At the heart of reading a graph is this fact: you have to look at the axes to understand what the lines or bars or areas mean. Once you know the style, you can understand it at a glance - but first time, examine it with care. If it's one of mine, feel free to ask me what I'm trying to show if it is not immediately obvious. I very well may have failed to make it clear.

So this is a little overview of how to read some of the graphs which I use to communicate what I consider to be otherwise yawn-inducing tables of numbers about viral infection and disease numbers.

A picture is worth a thousand words..

This is a good thing because with my lack of typing skills, if I had to type 1,000 word all the time, that would be at least 200 typos. Graphs plot those tabular numbers in a more colourful and visual way. Once you know how to read a graph, they can become powerful and quick ways to get a quick update on the state of play. On VDU the game seems to be about outbreak data. That's just the way things have evolved for me since I first blogged on 28-March 2013. This includes graphing the number of people with disease (cases), changes in the number of cases, numbers that are suspected versus the number that are actually laboratory confirmed (my currency), dates of onset illness (favoured piece of data and the hardest to come by publicly), the numbers who die, the proportion (%) of all cases/detections who die, dates when disease was reported, sex, age and all of that can be plotted on graphs by day, week, month or year.

Interpreting a basic graph on VDU...

The graph below (Graph 1) comes from following Middle East respiratory syndrome (MERS) public data. It shows the key parts of the structure of the graphs - the axes (the horizontal and vertical lines that are the key to reading the plotted numbers) and the axes.

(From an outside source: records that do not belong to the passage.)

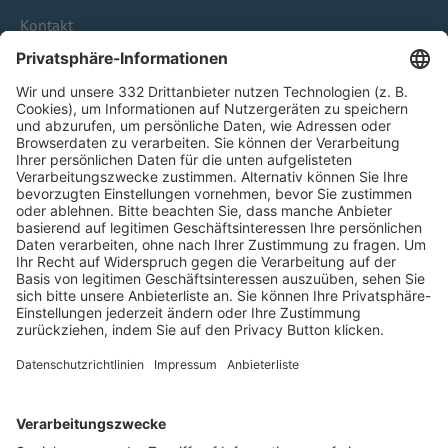
Kontakt
HÄUFIG BESUCHTE SEITEN
Pässe und Vereinswechsel
Trainerausbildung
Schulungsangebot Vereinsmitarbeiter
BFV-Geschäftsstellen
Trainerbörse
Login SpielPlus
FOLGE DEM BFV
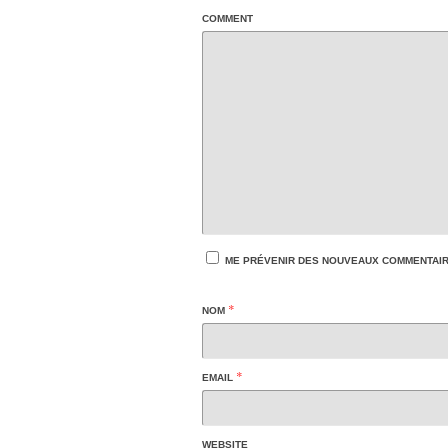
COMMENT
ME PRÉVENIR DES NOUVEAUX COMMENTAIRE
*
NOM
*
EMAIL
WEBSITE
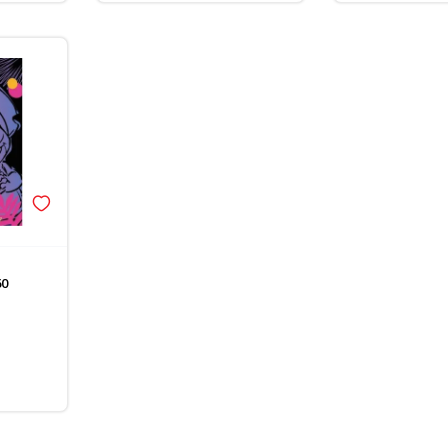
sletter prijava
javite se na newsletter i budite u toku sa najnovijim kolekcijama,
mocijama i događajima.
esite Vašu e‑mail adresu da biste se prijavili na newsletter.
Prijavi se
Potvrđujem da imam 18 godina ili više i da sam pročitao, razumeo i slažem se
politikom privatnosti
60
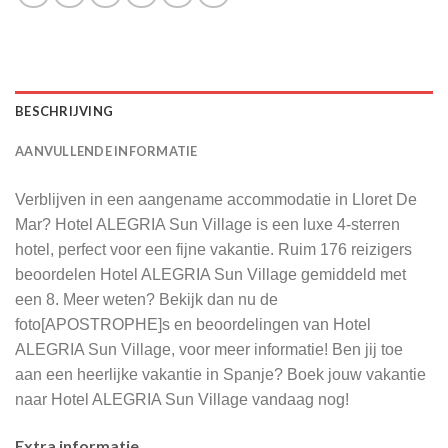
BESCHRIJVING
AANVULLENDE INFORMATIE
Verblijven in een aangename accommodatie in Lloret De
Mar? Hotel ALEGRIA Sun Village is een luxe 4-sterren
hotel, perfect voor een fijne vakantie. Ruim 176 reizigers
beoordelen Hotel ALEGRIA Sun Village gemiddeld met
een 8. Meer weten? Bekijk dan nu de
foto[APOSTROPHE]s en beoordelingen van Hotel
ALEGRIA Sun Village, voor meer informatie! Ben jij toe
aan een heerlijke vakantie in Spanje? Boek jouw vakantie
naar Hotel ALEGRIA Sun Village vandaag nog!
Extra informatie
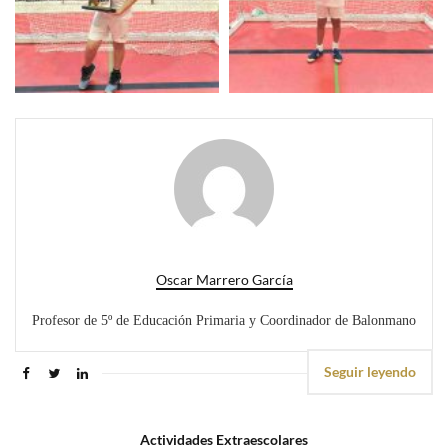
Oscar Marrero García
Profesor de 5º de Educación Primaria y Coordinador de Balonmano
Seguir leyendo
Actividades Extraescolares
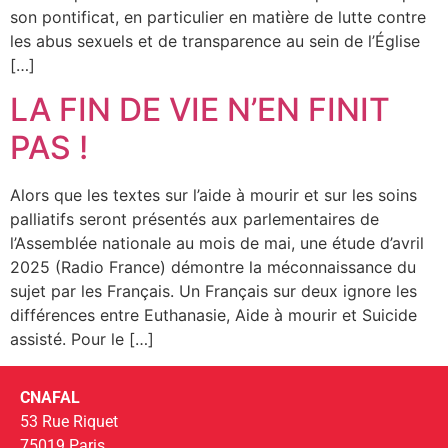
son pontificat, en particulier en matière de lutte contre
les abus sexuels et de transparence au sein de l’Église
[…]
LA FIN DE VIE N’EN FINIT
PAS !
Alors que les textes sur l’aide à mourir et sur les soins
palliatifs seront présentés aux parlementaires de
l’Assemblée nationale au mois de mai, une étude d’avril
2025 (Radio France) démontre la méconnaissance du
sujet par les Français. Un Français sur deux ignore les
différences entre Euthanasie, Aide à mourir et Suicide
assisté. Pour le […]
CNAFAL
53 Rue Riquet
75019 Paris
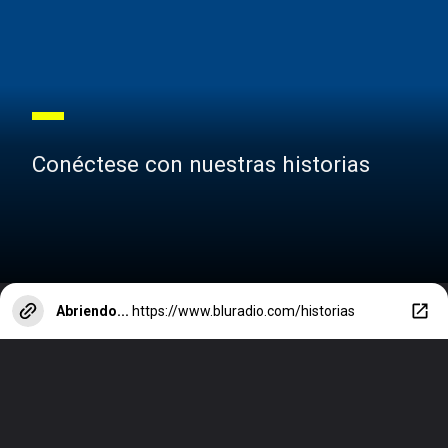
Conéctese con nuestras historias
Abriendo...
https://www.bluradio.com/historias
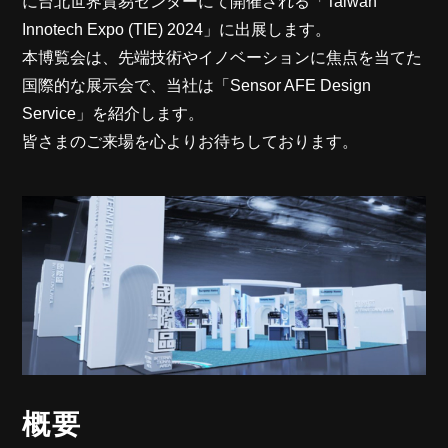
に台北世界貿易センターにて開催される「Taiwan
Innotech Expo (TIE) 2024」に出展します。
本博覧会は、先端技術やイノベーションに焦点を当てた
国際的な展示会で、当社は「Sensor AFE Design
Service」を紹介します。
皆さまのご来場を心よりお待ちしております。
概要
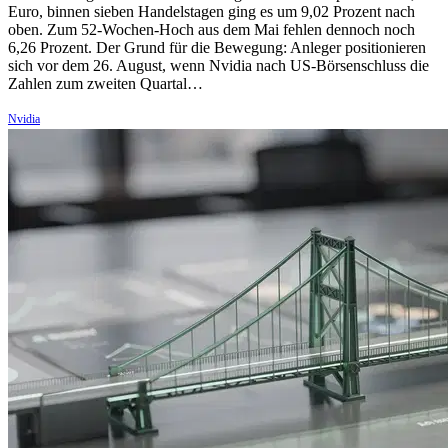
Euro, binnen sieben Handelstagen ging es um 9,02 Prozent nach
oben. Zum 52-Wochen-Hoch aus dem Mai fehlen dennoch noch
6,26 Prozent. Der Grund für die Bewegung: Anleger positionieren
sich vor dem 26. August, wenn Nvidia nach US-Börsenschluss die
Zahlen zum zweiten Quartal…
Nvidia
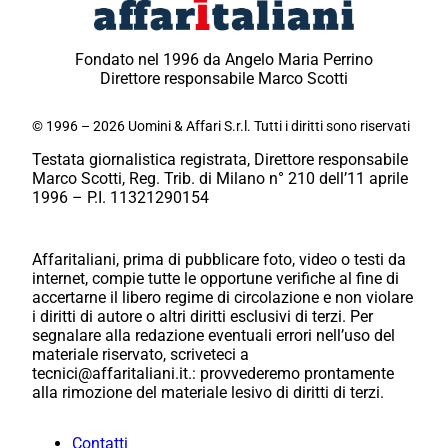
Fondato nel 1996 da Angelo Maria Perrino
Direttore responsabile Marco Scotti
© 1996 – 2026 Uomini & Affari S.r.l. Tutti i diritti sono riservati
Testata giornalistica registrata, Direttore responsabile
Marco Scotti, Reg. Trib. di Milano n° 210 dell’11 aprile
1996 – P.I. 11321290154
Affaritaliani, prima di pubblicare foto, video o testi da
internet, compie tutte le opportune verifiche al fine di
accertarne il libero regime di circolazione e non violare
i diritti di autore o altri diritti esclusivi di terzi. Per
segnalare alla redazione eventuali errori nell’uso del
materiale riservato, scriveteci a
tecnici@affaritaliani.it.: provvederemo prontamente
alla rimozione del materiale lesivo di diritti di terzi.
Contatti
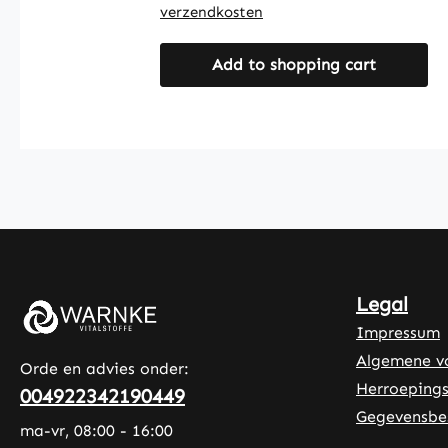
evenwichtige voeding. Met 150
verzendkosten
tabletten biedt de verpakking een
voorraad voor 75 dagen. De
Add to shopping cart
tabletten zijn goed doseerbaar en
bevatten naast
trimagnesiumcitraat uitsluitend
microkristallijne cellulose als
vulstof. De formule is glutenvrij,
lactosevrij en fructosevrij en
bewust samengesteld zonder
magnesiumstearaat en zonder
onnodige toevoegingen en
kleurstoffen. Warnke Vitalstoffe –
Legal
Duitse apotheekkwaliteit – Made
Impressum
in Germany • 100% Vegan •
Algemene v
Hoogwaardige
Orde en advies onder:
voedingssupplementen uit Duitse
Herroepings
004922342190449
productie • Geproduceerd volgens
Gegevensbe
ma-vr, 08:00 - 16:00
HACCP-kwaliteits- en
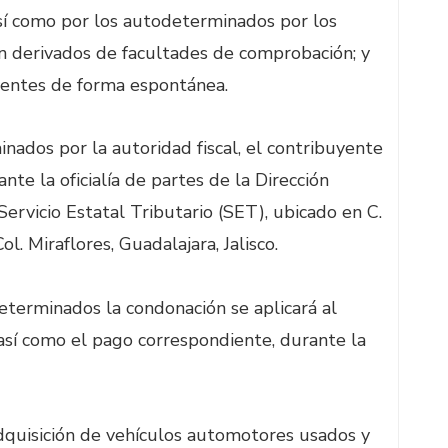
así como por los autodeterminados por los
ón derivados de facultades de comprobación; y
yentes de forma espontánea.
inados por la autoridad fiscal, el contribuyente
nte la oficialía de partes de la Dirección
Servicio Estatal Tributario (SET), ubicado en C.
l. Miraflores, Guadalajara, Jalisco.
eterminados la condonación se aplicará al
así como el pago correspondiente, durante la
dquisición de vehículos automotores usados y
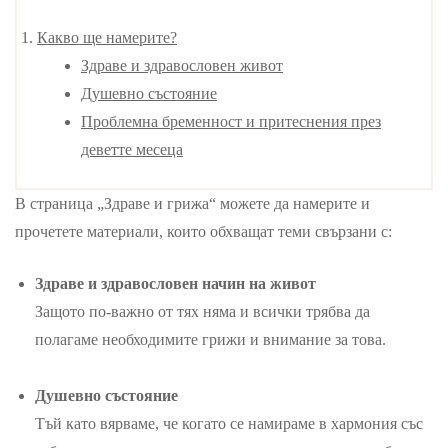
Какво ще намерите?
Здраве и здравословен живот
Душевно състояние
Проблемна бременност и притеснения през
деветте месеца
В страница „Здраве и грижа“ можете да намерите и
прочетете материали, които обхващат теми свързани с:
Здраве и здравословен начин на живот
Защото по-важно от тях няма и всички трябва да
полагаме необходимите грижи и внимание за това.
Душевно състояние
Тъй като вярваме, че когато се намираме в хармония със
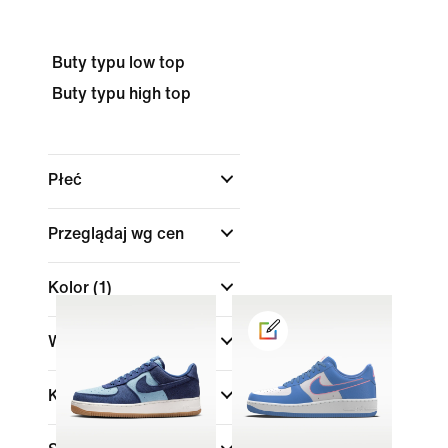
Buty typu low top
Buty typu high top
Płeć
Przeglądaj wg cen
Kolor
(1)
Wysokość buta
Kolekcje
(1)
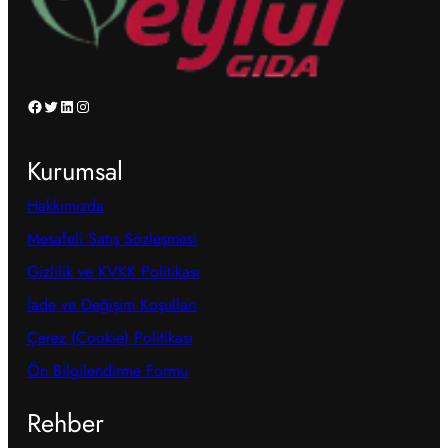
Facebook
Twitter
LinkedIn
Instagram
Kurumsal
Hakkımızda
Mesafeli Satış Sözleşmesi
Gizlilik ve KVKK Politikası
İade ve Değişim Koşulları
Çerez (Cookie) Politikası
Ön Bilgilendirme Formu
Rehber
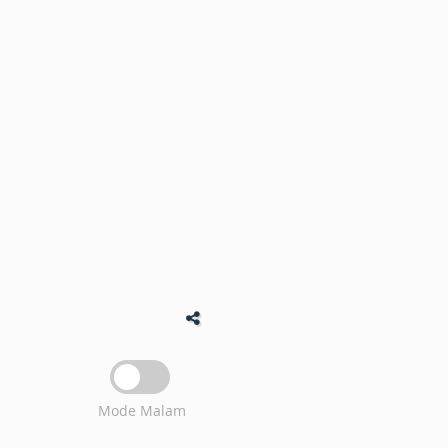
Mode Malam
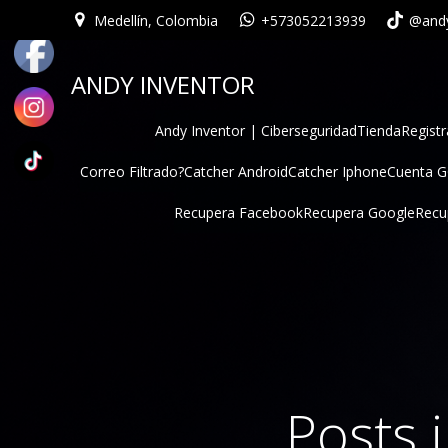
Medellín, Colombia
+573052213939
@andy
ANDY INVENTOR
Andy Inventor | Ciberseguridad
Tienda
Registr
Correo Filtrado?
Catcher Android
Catcher Iphone
Cuenta 
Recupera Facebook
Recupera Google
Recu
Posts 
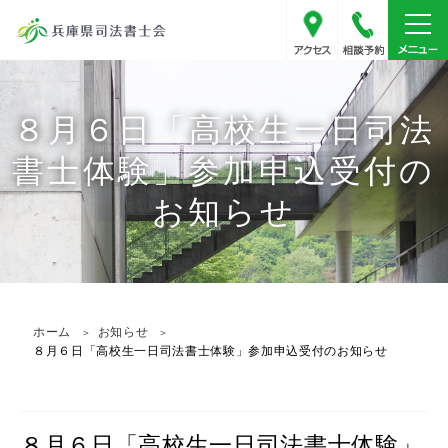
アクセス
078-341
８月６日「高校生一日司法
書士体験」参加申込受付の
お知らせ
ホーム
お知らせ
８月６日「高校生一日司法書士体験」参加申込受付のお知らせ
８月６日「高校生一日司法書士体験」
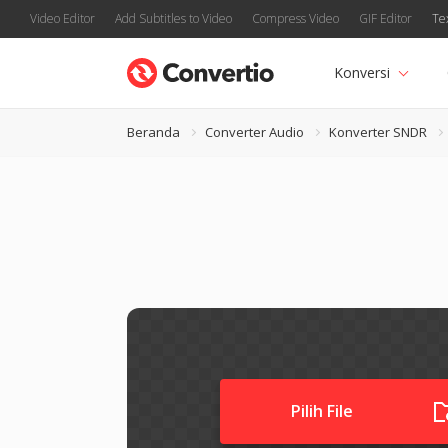
Video Editor
Add Subtitles to Video
Compress Video
GIF Editor
Te
Konversi
Beranda
Converter Audio
Konverter SNDR
Pilih File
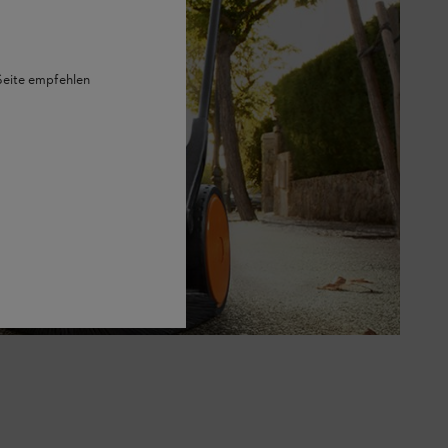
 Seite empfehlen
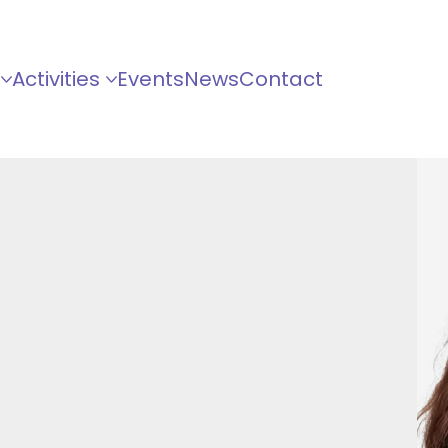
Activities
Events
News
Contact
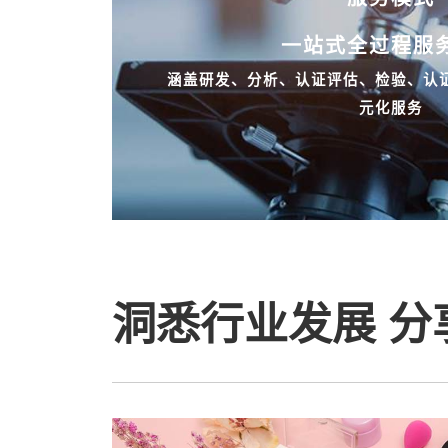
一站式全过程服
涵盖研发、分析、认证评估、检验、认
元化服务
洞悉行业发展 分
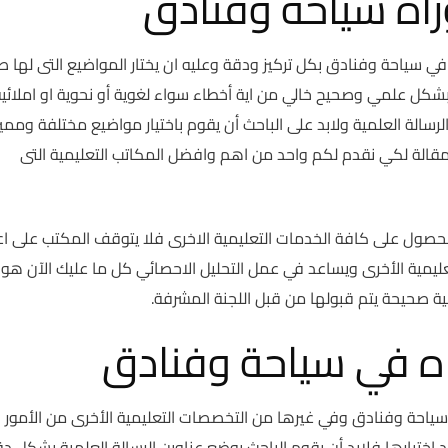
اه سياحة وفنادق
 في سياحة وفنادق بكل تركيز ودقة وعليه ان يختار المواضيع التى لها ص
 بشكل علمي وصحيح خالي من اية أخطاء سواء لغوية أو نحوية او املائي
رسالة العلمية ولابد على الباحث أن يقوم باختيار مواضيع مختلفة وممي
لمقالة لكي نقدم لكم واحد من اهم وافضل المكاتب التعليمية التى
حصول على كافة الخدمات التعليمية الاخرى فلا يتوقف المكتب على اع
تعليمية الأخرى ويساعد في عمل التحليل الاحصائي كل ما عليك الآن هو
ة صحيحة يتم قبولها من قبل اللجنة المشرفة.
اه في سياحة وفنادق
ي سياحة وفنادق وفي غيرها من التخصصات التعليمية الأخرى من الأمور
ند اختيارها فلابد أن يقوم الباحث بوضع عناوين الرسالة العلمية بشكل د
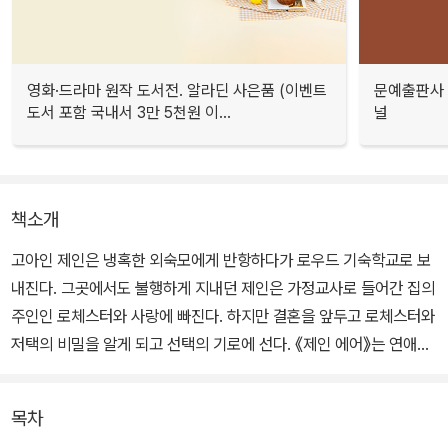
영화·드라마 원작 도서전. 알라딘 사은품 (이벤트
문예출판사 
도서 포함 국내서 3만 5천원 이...
널
책소개
고아인 제인은 냉혹한 외숙모에게 반항하다가 로우드 기숙학교로 보
내진다. 그곳에서도 불행하게 지내던 제인은 가정교사로 들어간 집의
주인인 로체스터와 사랑에 빠진다. 하지만 결혼을 앞두고 로체스터와
저택의 비밀을 알게 되고 선택의 기로에 선다. 《제인 에어》는 연애와
결혼을 사회적, 외부적 사건으로 취급하여 인물의 심리에는 깊이 들
어가지 않던 당시 소설과 달리 번민하는 제인의 심리를 깊이 파고든
목차
다.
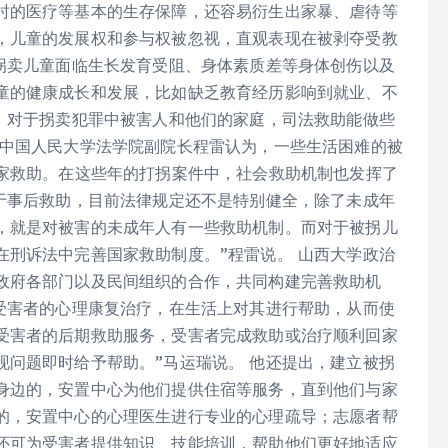
时的医疗等基本的生存保障，还容易衍生出家暴、虐待等
，儿童的发展权和参与权被忽视，直观表现在被剥夺受教
被拐卖儿童面临生长发育受阻、身体素质差等身体创伤以及
童的健康成长和发展，比如缺乏教育经历影响到就业、不
中，对于拐卖犯罪中被害人和他们的家庭，司法救助能做些
 中国人民大学法学院副院长程雷认为，一些生活困难的被
国家救助。在这些年的打拐案件中，社会救助机制也发挥了
关于事后救助，目前法律规定还不是特别健全，除了未成年
，就是对被害的未成年人有一些救助机制。而对于被拐儿
在刑诉法中完善国家救助制度。”程雷说。 山西大学政治
政府各部门以及民间组织的合作，共同构建完善救助机
于受害者的心理康复治疗，在生活上对其进行帮助，从而使
受害者的后期救助服务，受害者完成救助或治疗顺利回家
现问题即时给予帮助。”马运瑞说。 他还提出，建立被拐
身边的，安置中心为他们提供住宿等服务，直到他们与家
的，安置中心的心理医生进行专业的心理疏导；志愿者帮
还可为受害者提供知识、技能培训，帮助他们更好地适应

A basic graph has a bottom horizontal line called the x-axis and it has a vertical line on the side called the y-axis. These are used to tell you what the numbers plotted on the graph mean; they are a key to the placement of each point on a graph, according to at least 2 different values.
Each point on a graph represents a coordinate. Its made up of an x-axis values (abscissa) and a y-axis value (ordinate). For example we plot 50 cases reported on Thursday or 50 on the y-axis and Thursday one the x-axis (x,y)
The points that we plot as pairs of x and y data can be joined up and shown as a line (the area underneath the line can also be coloured in which looks like a mountain that may have peaks and troughs) or they can be plotted as bars. There are other ways too - but I keep it simple. Joining up these dots is not always accurate - we may have no idea what is really happening to the numbers between any 2 points, in that case a bar graph may be more realistic as it shows the numbers at a distinct point in time. Sometimes bar graphs don't work from a formatting perspective (eg bars get so skinny you can't see them). Other times, joining the dots reveals the trends (the general direction that events are heading even if we don't know the values). Trends are useful in infectious disease as they show what has happened and what the latest data mean in the context of what has come before - so not too unrealistic. Some of this is about being accurate while not being too overly obsessive.

The particular example graph I've included below (Graph 1) is a little trickier than some because it has 2 y-axes (vertical lines) - a primary (left-hand side) and a secondary (right-hand side). Some of the numbers are plotted against the primary y-axis (left vertical line) and some against the secondary y-axis (the right hand vertical line). This lets me "double-dip" on shared x-axis numbers, in this case, dates. I'm graphing the course of 2 different things (number of actual cases by day of illness onset) and the number of reported detected by date. These are 2 different things that have dates in common.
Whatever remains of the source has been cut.